RTE soutient que les creux de tension sont consubstantiels aux mesures mises en place pour assurer la protection du réseau et la sûreté du système électrique et que leur élimination est techniquement impossible.
Elle rappelle qu’aucune obligation légale ou réglementaire ne lui impose de prendre un quelconque engagement en matière de creux de tension et que le cahier des charges du réseau d’alimentation générale en énergie électrique prévoit expressément que de tels engagements sont facultatifs.
RTE indique qu’elle a volontairement mis en place le service « Qualité de tension plus », défini à l’article 7.2 des conditions générales du contrat CART, dans le cadre duquel elle s’engage à indemniser les clients s’agissant des creux de tension dont la profondeur est d’au moins 30 % pendant une durée supérieure à 600 ms, au-delà d’un seuil variant de trois à cinq creux de tension par an et que la société CONDAT a souscrit.

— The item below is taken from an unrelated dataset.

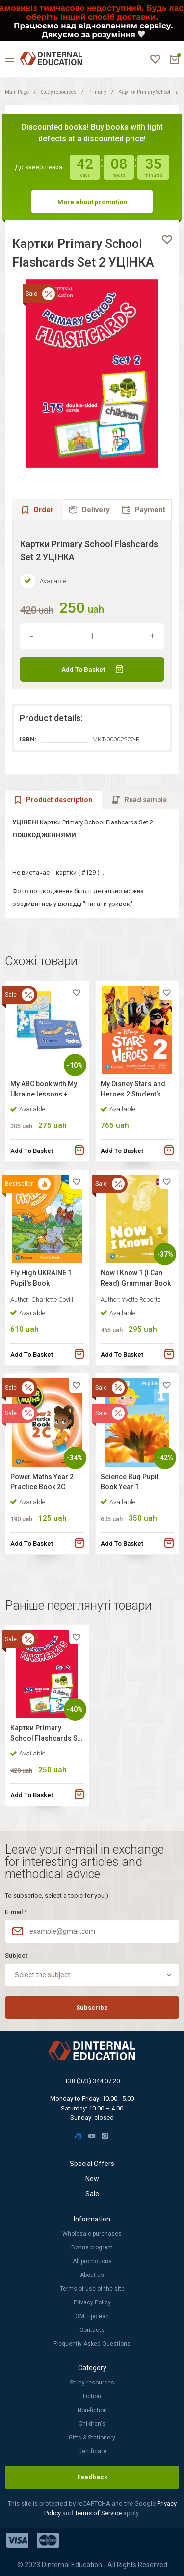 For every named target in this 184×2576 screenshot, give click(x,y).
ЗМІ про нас (92, 2316)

Elle soutient que, depuis la publication au Journal officiel du décret du 28 août 2008, relatif à la vente directe à un consommateur industriel de l’électricité produite par une installation utilisant des techniques énergétiques performantes et faisant l’objet d’un contrat d’obligation d’achat, la société CONDAT dispose de la faculté de s’îloter pendant les périodes d’orages par le fonctionnement des installations de cogénération, sans surcoût.
A titre principal, RTE soutient que les demandes de la société CONDAT sont irrecevables dès lors que cette dernière n’a pas respecté la procédure précontentieuse prévue à l’article 12.6 des conditions générales du contrat CART avant la saisine du comité de règlement des différends et des sanctions. Elle estime que les demandes de la société CONDAT sont devenues sans objet depuis la mise en œuvre du décret du 28 août 2008 et que de telles demandes tendent à la réalisation par RTE d’une obligation impossible à mettre en œuvre techniquement. RTE considère, en outre, que le comité de règlement des différends et des sanctions n’est pas compétent au regard de l’article 38 de la loi du 10 février 2000 pour réécrire certaines stipulations du contrat CART, ni suppléer les prétendues carences du pouvoir réglementaire.

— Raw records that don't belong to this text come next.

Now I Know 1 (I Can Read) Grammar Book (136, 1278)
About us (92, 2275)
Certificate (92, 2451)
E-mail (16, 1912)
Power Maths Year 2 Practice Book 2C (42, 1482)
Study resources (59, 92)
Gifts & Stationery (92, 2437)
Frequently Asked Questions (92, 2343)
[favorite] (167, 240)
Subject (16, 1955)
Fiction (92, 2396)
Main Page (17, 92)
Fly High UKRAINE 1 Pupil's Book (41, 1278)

A titre subsidiaire, RTE estime que les demandes de la société CONDAT sont mal fondées dès lors que RTE satisfait entièrement à ses obligations légales et réglementaires en matière de continuité et de qualité de l’électricité, lesquelles ne lui imposent aucune obligation de résultat en matière de creux de tension exclusive de tout préjudice. Elle soutient que la résolution des difficultés afférentes au site de la société CONDAT n’a pas à être prise en charge financièrement par RTE dès lors qu’elle n’entre pas dans le cadre de la sûreté du réseau électrique ou de l’accroissement des capacités, tels que visés à l’article 2 du décret du 26 avril 2001, relatif aux tarifs d’utilisation des réseaux publics de transport et de distribution d’électricité. RTE affirme remplir d’ores et déjà toutes ses obligations d’information. Elle estime que le contrat CART comporte des stipulations claires et complètes sur les pénalités applicables en cas de coupures brèves et longues et de creux de tension et que la demande de la société CONDAT relative aux engagements de RTE sur les délais de rétablissement du service est techniquement impossible à mettre en œuvre. RTE estime, en dernier lieu, que la demande de la société CONDAT relative à la compensation de la somme rémunérant les prestations de RTE avec les pénalités, certaines, liquides et exigibles dues par à la société CONDAT par RTE en raison des manquements contractuels est sans objet dès lors qu’un tel mécanisme existe déjà avec les pénalités dites « 2 % – 6 heures ».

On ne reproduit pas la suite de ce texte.